L'industrie Extraction de graviers à Grigny (69) © MDFR / Le couloir de la chimie en aval de Lyon (69) © MDFR

L'industrie

Depuis l’essor de l’artisanat à la fin du Moyen-Age, relayé aux siècles suivants par l’industrie, les fleuves sont étroitement associés aux sites de production. Ainsi l’industrie s’est implantée le long du Rhône et de ses affluents, pour utiliser l’eau dans les procédés mis en œuvre et bénéficier de l’énergie hydraulique.

Une activité industrielle ancienne

A l’aube de la Révolution française, on trouve déjà l’industrie du verre à Givors (près de Lyon) avec la Verrerie Royale et les Nouvelles Verreries. Dès 1749, on y utilise le fleuve pour l’acheminement des matières premières et des produits finis.

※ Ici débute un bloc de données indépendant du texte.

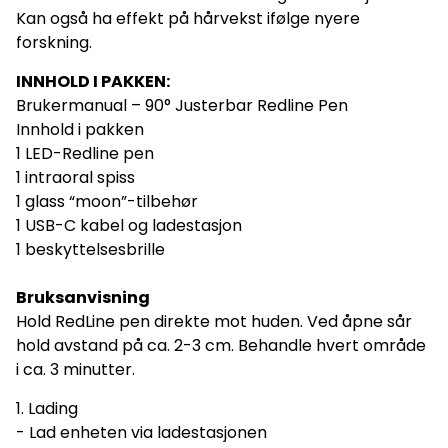
Kan også ha effekt på hårvekst ifølge nyere
forskning.
INNHOLD I PAKKEN:
Brukermanual – 90° Justerbar Redline Pen
Innhold i pakken
1 LED-Redline pen
1 intraoral spiss
1 glass “moon”-tilbehør
1 USB-C kabel og ladestasjon
1 beskyttelsesbrille
Bruksanvisning
Hold RedLine pen direkte mot huden. Ved åpne sår
hold avstand på ca. 2-3 cm. Behandle hvert område
i ca. 3 minutter.
1. Lading
- Lad enheten via ladestasjonen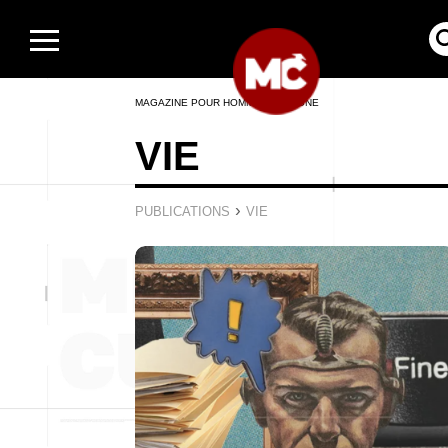
MAGAZINE POUR HOMMES EN LIGNE
VIE
›
PUBLICATIONS
VIE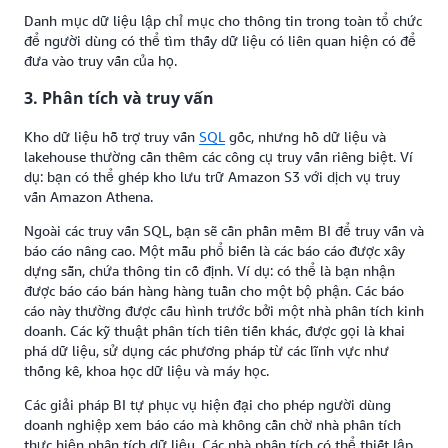
Danh mục dữ liệu lập chỉ mục cho thông tin trong toàn tổ chức
để người dùng có thể tìm thấy dữ liệu có liên quan hiện có để
đưa vào truy vấn của họ.
3. Phân tích và truy vấn
Kho dữ liệu hỗ trợ truy vấn
SQL
gốc, nhưng hồ dữ liệu và
lakehouse thường cần thêm các công cụ truy vấn riêng biệt. Ví
dụ: bạn có thể ghép kho lưu trữ Amazon S3 với dịch vụ truy
vấn Amazon Athena.
Ngoài các truy vấn SQL, bạn sẽ cần phần mềm BI để truy vấn và
báo cáo nâng cao. Một mẫu phổ biến là các báo cáo được xây
dựng sẵn, chứa thông tin cố định. Ví dụ: có thể là bạn nhận
được báo cáo bán hàng hàng tuần cho một bộ phận. Các báo
cáo này thường được cấu hình trước bởi một nhà phân tích kinh
doanh. Các kỹ thuật phân tích tiên tiến khác, được gọi là khai
phá dữ liệu, sử dụng các phương pháp từ các lĩnh vực như
thống kê, khoa học dữ liệu và máy học.
Các giải pháp BI tự phục vụ hiện đại cho phép người dùng
doanh nghiệp xem báo cáo mà không cần chờ nhà phân tích
thực hiện phân tích dữ liệu. Các nhà phân tích có thể thiết lập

Au XIXe siècle, ce sont des fours à chaux qui s’égrènent le long du fleuve près des carrières d’extraction de calcaire à la Roche du Glun, à Saint Vallier et à Chamaret (Drôme), à Poleymieux et Dommartin (Rhône) ou encore à Cons Sainte Colombe (Haute Savoie). Quant au Rhône, il fournit l’eau utilisée pour refroidir la chaux et servait également à son transport.

C’est également au XIXe siècle que se développe l’industrie de la métallurgie qui met à profit le fleuve : Givors (Rhône), La Voulte sur Rhône (Ardèche) ou Chasse sur Rhône (Isère) voient leur paysage marqué par les hauts-fourneaux servant à produire de la fonte.

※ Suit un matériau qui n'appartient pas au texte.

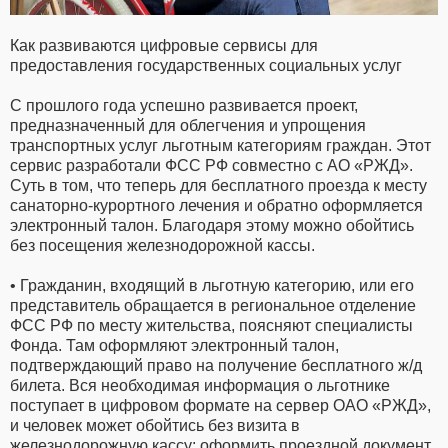
Как развиваются цифровые сервисы для
предоставления государственных социальных услуг
С прошлого года успешно развивается проект,
предназначенный для облегчения и упрощения
транспортных услуг льготным категориям граждан. Этот
сервис разработали ФСС РФ совместно с АО «РЖД».
Суть в том, что теперь для бесплатного проезда к месту
санаторно-курортного лечения и обратно оформляется
электронный талон. Благодаря этому можно обойтись
без посещения железнодорожной кассы.
• Гражданин, входящий в льготную категорию, или его
представитель обращается в региональное отделение
ФСС РФ по месту жительства, поясняют специалисты
Фонда. Там оформляют электронный талон,
подтверждающий право на получение бесплатного ж/д
билета. Вся необходимая информация о льготнике
поступает в цифровом формате на сервер ОАО «РЖД»,
и человек может обойтись без визита в
железнодорожную кассу: оформить проездной документ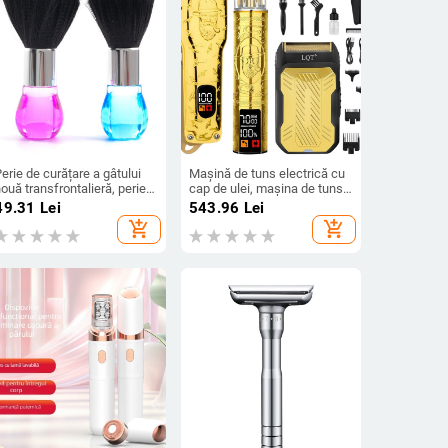
erie de curățare a gâtului
Mașină de tuns electrică cu
ouă transfrontalieră, perie
cap de ulei, mașina de tuns
e păr ruptă, perie specială
electrică, salon de coafură,
49.31
Lei
543.96
Lei
entru salon de coafură,
uz general special, aparat de
add_shopping_cart
add_shopping_cart
instrumente de curățare
ras de uz casnic, cap de
entru tăierea părului
lumină de mare putere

On trouve également du XIXe siècle jusqu’au milieu du XXe siècle des tanneries, des chapelleries mais aussi les teintureries qui ont besoin de grandes quantités d’eau pour le lavage, la teinture et le rinçage des tissus.

Les carrières

Les rives du Rhône comportent de nombreux sites propices à l’extraction de sables, de graviers et en moindre mesure de roches calcaires et éruptives. Ces roches sont employées par l’homme depuis l’Antiquité pour réaliser les constructions.
Les sables et graviers, très répandus dans la vallée du Rhône, sont constitués de morceaux de roches naturels ou obtenues artificiellement par concassage de roches naturelles. Ils sont utilisés dans des chantiers de travaux publics, de génie civil et du bâtiment.
Cette industrie ancienne de la pierre est notamment mise en valeur par la Maison de la Pierre et du Ciment à Montalieu-Vercieu (Isère) dans un espace muséographique dédié à l’histoire du bassin carrier de la région.

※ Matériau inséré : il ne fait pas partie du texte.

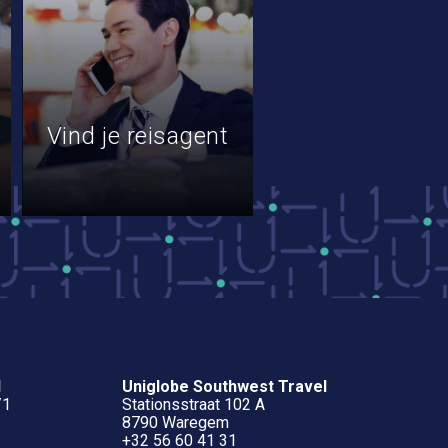
Vind je reisagent
l
Uniglobe Southwest Travel
/1
Stationsstraat 102 A
8790 Waregem
+32 56 60 41 31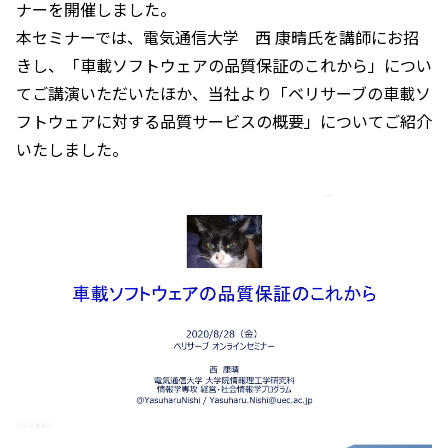
ナーを開催しました。
本セミナーでは、電気通信大学 西 康晴氏を講師にお招
きし、「車載ソフトウェアの品質保証のこれから」につい
てご講演いただいたほか、当社より「ベリサーブの車載ソ
フトウェアに対する品質サービスの概要」についてご紹介
いたしました。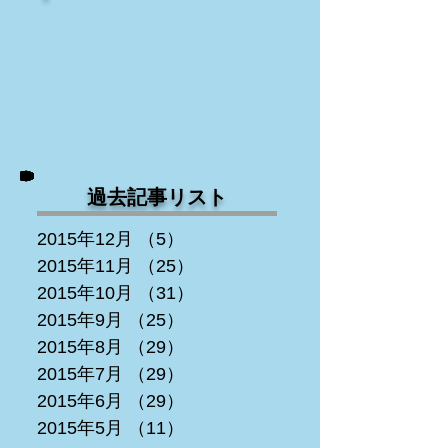
過去記事リスト
2015年12月
（5）
5件の記事
2015年11月
（25）
25件の記事
2015年10月
（31）
31件の記事
2015年9月
（25）
25件の記事
2015年8月
（29）
29件の記事
2015年7月
（29）
29件の記事
2015年6月
（29）
29件の記事
2015年5月
（11）
11件の記事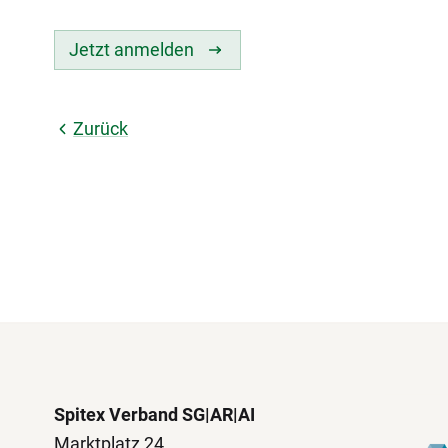
Jetzt anmelden
Zurück
Spitex Verband SG|AR|AI
Marktplatz 24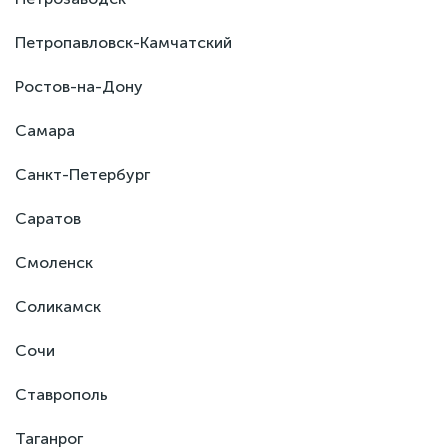
Петропавловск-Камчатский
Ростов-на-Дону
Самара
Санкт-Петербург
Саратов
Смоленск
Соликамск
Сочи
Ставрополь
Таганрог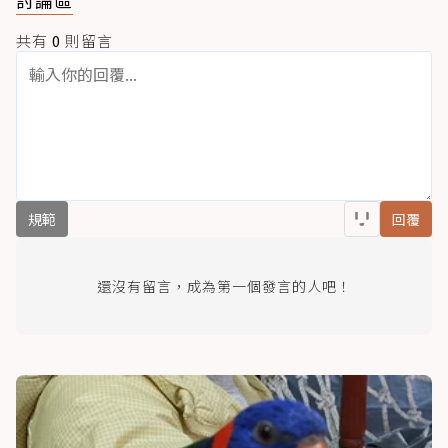
討論區
共有
0
則留言
規範
回覆
還沒有留言，成為第一個發言的人吧！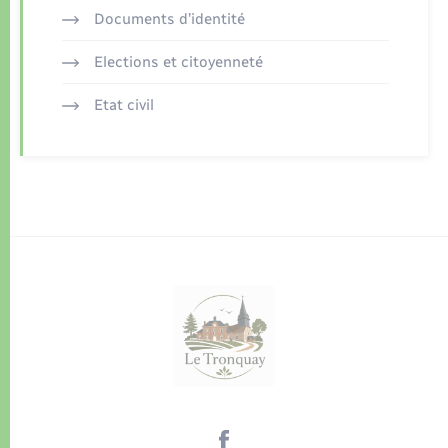
Documents d’identité
Elections et citoyenneté
Etat civil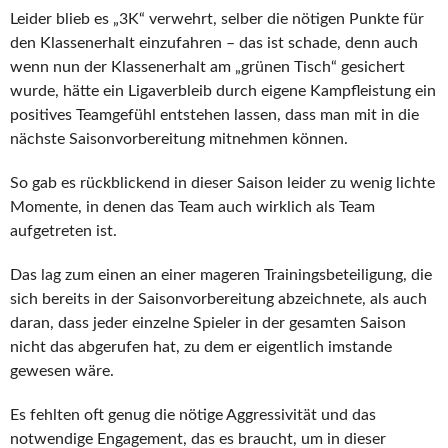
Leider blieb es „3K“ verwehrt, selber die nötigen Punkte für
den Klassenerhalt einzufahren – das ist schade, denn auch
wenn nun der Klassenerhalt am „grünen Tisch“ gesichert
wurde, hätte ein Ligaverbleib durch eigene Kampfleistung ein
positives Teamgefühl entstehen lassen, dass man mit in die
nächste Saisonvorbereitung mitnehmen können.
So gab es rückblickend in dieser Saison leider zu wenig lichte
Momente, in denen das Team auch wirklich als Team
aufgetreten ist.
Das lag zum einen an einer mageren Trainingsbeteiligung, die
sich bereits in der Saisonvorbereitung abzeichnete, als auch
daran, dass jeder einzelne Spieler in der gesamten Saison
nicht das abgerufen hat, zu dem er eigentlich imstande
gewesen wäre.
Es fehlten oft genug die nötige Aggressivität und das
notwendige Engagement, das es braucht, um in dieser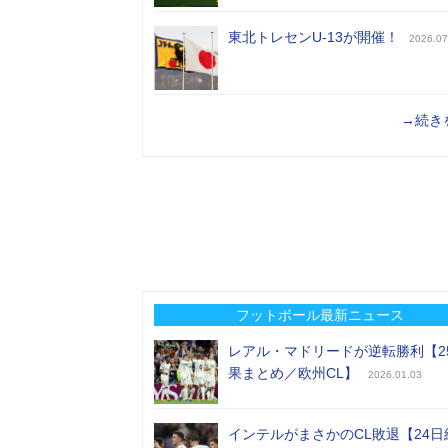
東北トレセンU-13が開催！
2026.07
→続き
フットボール最新ニュース
レアル・マドリードが逆転勝利【2
果まとめ／欧州CL】
2026.01.03
インテルがまさかのCL敗退【24日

La chimie, industrie majeure de la vallée du Rhône

La chimie apparaît sur les rives rhodaniennes au tournant du XXe siècle et n’aura de cesse d’amplifier son activité jusqu’à se positionner en bonne place au sein de l’économie nationale. Les infrastructures sont en effet attirées par la présence du fleuve et la bonne desserte routière et ferroviaire sur l’axe nord/sud.
Aisément visible depuis l’autoroute qui mène à la Méditerranée, le « couloir de la chimie » au sud de l’agglomération lyonnaise concentre plusieurs établissements de chimie et de pétrochimie (un oléoduc et un gazoduc remontent la vallée depuis la mer).
La chimie est également développée dans les Bouches-du-Rhône et est orientée vers la pétrochimie, notamment avec l’industrie du textile et du disque. A Arles, le pôle chimie est spécialisé dans la chimie de base et la transformation des matières plastiques. Dans le Gard, on trouve également des établissements d’agrochimie et de pharmacie.